Rebecca Skloot’s award-winning book “The Immortal Life of Henrietta Lacks” recounts a similar wrong. Shortly before a woman named Henrietta Lacks died of cervical cancer in 1951, doctors removed some of her cancer cells and, without her knowledge or consent, developed an “immortal” cell line.

These “HeLa” cells revolutionized treatment of cancer and other illnesses and made a fortune for those distributing them — without the consent of, or any compensation to, her family. Mrs. Lacks was poor and Black, when racial segregation was common. The born and unborn have sometimes been treated as raw material for research.

Given that abortion is the unjust killing of the innocent, how far does the line of moral responsibility extend? Catholic authorities, including the Vatican’s Congregation for the Doctrine of the Faith, have offered guidance.

The most egregious wrong is in performing the abortion itself. Those cooperating with the abortionist to obtain tissue also acted wrongly, followed by those who voluntarily chose to use it for research.

Over time, these cells were so widely used that they became a “gold standard,” pressuring researchers to use them so their studies could be published and compared with others.

The good news is that this is changing. Two major COVID-19 vaccines, from Moderna and Pfizer, were developed with new technology that does not use any cell line. Unfortunately, even these companies felt obliged to test their vaccines afterward on the HEK-293 line to show they are as effective as others.

This first step away from relying on fetal cell lines is due to pro-life Americans, including Catholic leaders, who urged the government and vaccine companies to take that step. These efforts must continue.

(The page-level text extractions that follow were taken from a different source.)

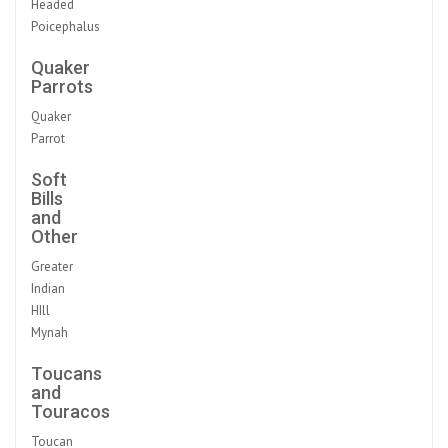
Headed
Poicephalus
Quaker
Parrots
Quaker
Parrot
Soft
Bills
and
Other
Greater
Indian
HIll
Mynah
Toucans
and
Touracos
Toucan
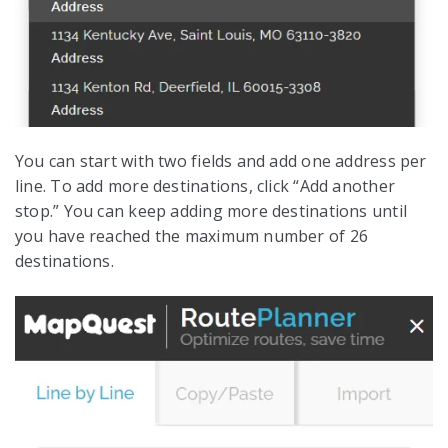
You can start with two fields and add one address per
line. To add more destinations, click “Add another
stop.” You can keep adding more destinations until
you have reached the maximum number of 26
destinations.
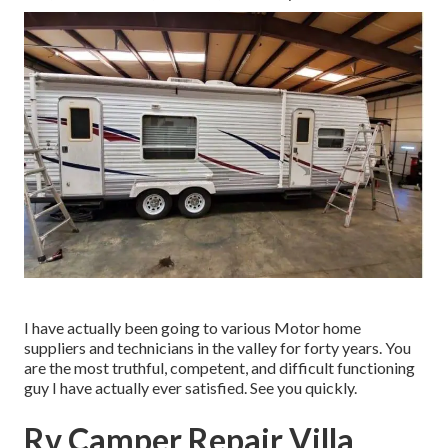
I have actually been going to various Motor home
suppliers and technicians in the valley for forty years. You
are the most truthful, competent, and difficult functioning
guy I have actually ever satisfied. See you quickly.
Rv Camper Repair Villa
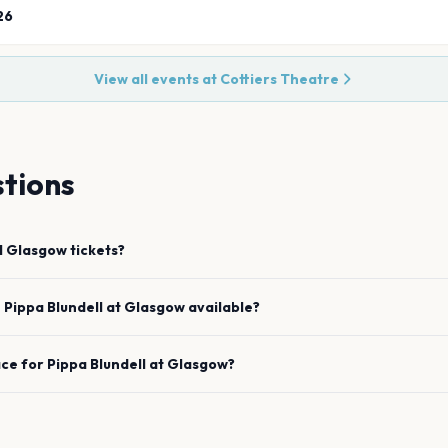
26
View all events at
Cottiers Theatre
tions
l
Glasgow
tickets?
e
Pippa Blundell
at
Glasgow
available?
ace for
Pippa Blundell
at
Glasgow
?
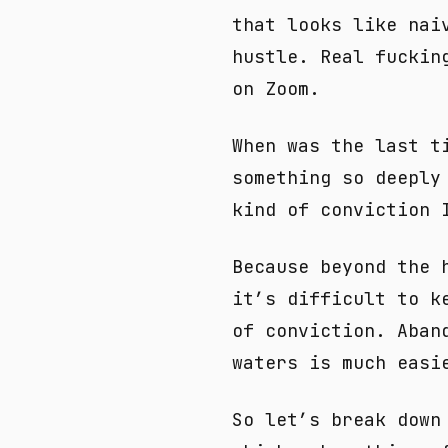
that looks like nai
hustle. Real fuckin
on Zoom.
When was the last t
something so deeply
kind of conviction 
Because beyond the 
it’s difficult to k
of conviction. Aban
waters is much easi
So let’s break down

How to deal with vaccines in the meantime? The church says our receiving them bears a remote connection with past evil, and is justified for serious reasons — and it seems vaccination is the most effective way to protect ourselves and others.

The moral equation, then, includes this imperative to protect life. A recent study in the Journal of the American Medical Association concludes that having COVID-19 symptoms increases a pregnant woman’s risk of dying during or immediately after pregnancy 20 times. (Admittedly, the risk for pregnant women generally is low.)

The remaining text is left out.